Holos
Github Repo Link: https://github.com/vaedlabs/holos
Holos is an AI fitness application built around a coordinator-agent architecture. Three domain-specialized agents handle physical fitness, nutrition, and mental health. A fourth coordinates between them. All four share the same medical context about the user.
This was an AI architecture prototype, not a healthcare product. Privacy, compliance, and ship-quality concerns were consciously deferred in favour of validating the multi-agent design.
Why the domains are split the way they are
Physical fitness and mental fitness are not the same problem. Physical fitness is a coaching problem - workouts, progressive overload, recovery. Mental fitness is closer to a therapist problem - consistency, showing up, finding the energy for tasks, managing stress. Collapsing them into one agent means one always gets watered down.
Nutrition gets Gemini over OpenAI for two reasons: cost, and vision. For a feature where you photograph a meal and get macros back, Google's image training data gives it an edge - particularly on non-Western food, which was a deliberate early test. The accuracy held up well there. Where it didn't was on prompt sensitivity: smaller models were less robust to prompt variation, producing inconsistent outputs on the same input. The fix was moving to a larger model. The real finding: vision task accuracy scales with model size faster than text tasks do, and prompt engineering compensates less than you'd expect.
Routing
The coordinator uses a prompt-based classifier. One explicit constraint built into the routing prompt - don't default to physical fitness. Without it, everything becomes a workout recommendation.
A concrete example: the query "I keep stress-eating at night" routes to mental fitness, not nutrition, because intent is about behaviour and mood rather than meal planning. A query like "build me a plan to lose 5kg before a trek" triggers a holistic plan - the coordinator calls nutrition and physical fitness in parallel, then synthesises their responses into a single output.
Medical context
On signup, the user fills out a medical history and preferences questionnaire. That data gets pulled into agent context at query time - before responding, the agent cross-checks its suggestion against what the user can actually eat, perform, or do.
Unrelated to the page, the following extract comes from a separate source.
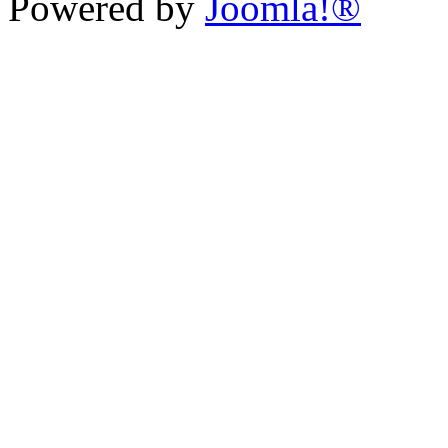
Powered by
Joomla!®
The current implementation is: stored, retrieved, injected. What it needs eventually is a summary agent - likely running as a background job on medical history updates, not on every query - that maintains a compressed representation of context and refreshes it when history changes. The data model anticipates this. PostgreSQL over SQLite specifically so pgvector or a similar extension can be added later without rewriting the stack, and because fewer platforms means fewer privacy surfaces.
The latency problem
The coordinator triggering a holistic plan is the most expensive operation in the system. Sequential agent calls ran around 37s. Parallelising brought that down to roughly 10s. The implementation uses async parallel querying with millisecond-jittered request offsets - staggered dispatches to avoid thundering herd on a shared OpenAI key across the coordinator, physical fitness, and mental health agents. Nutrition runs on a separate Gemini key. Rate limit headroom across both keys was factored into the dispatch timing.
The codebase also has explicit retry logic, circuit breaker patterns, model fallbacks, and agent execution tracing - scaffolding that turned out to be necessary before the latency work was stable enough to rely on.
What's unfinished and why
Rate limiting middleware exists but isn't mounted. It was working - but repeated testing kept tripping the limits mid-build, so it got unmounted with the intent to re-enable before any real deployment. The app stayed local.
The privacy surface is an acknowledged debt. Medical data in PostgreSQL with JWT auth is functional, not hardened. DPDP compliance, proper encryption, and a more serious auth layer would all need to come before this goes anywhere near production. These were conscious deferrals on a project scoped to validate AI architecture - not to ship a healthcare product.
What it gave me
The architecture decisions were largely settled before the first line was written - prior work in the same domain had already resolved most of the hard questions. The build was mostly execution and verification.
What it sharpened was agent management at a real, user-facing scale: four agents, shared state, a coordinator, latency constraints, retry scaffolding, and a product sitting on top of all of it. That understanding fed directly into Rostrom - a self-hosted multi-agent orchestration system built afterward - where the same problems recur with more agents, longer context windows, harder memory constraints, and no tolerance for dropping state.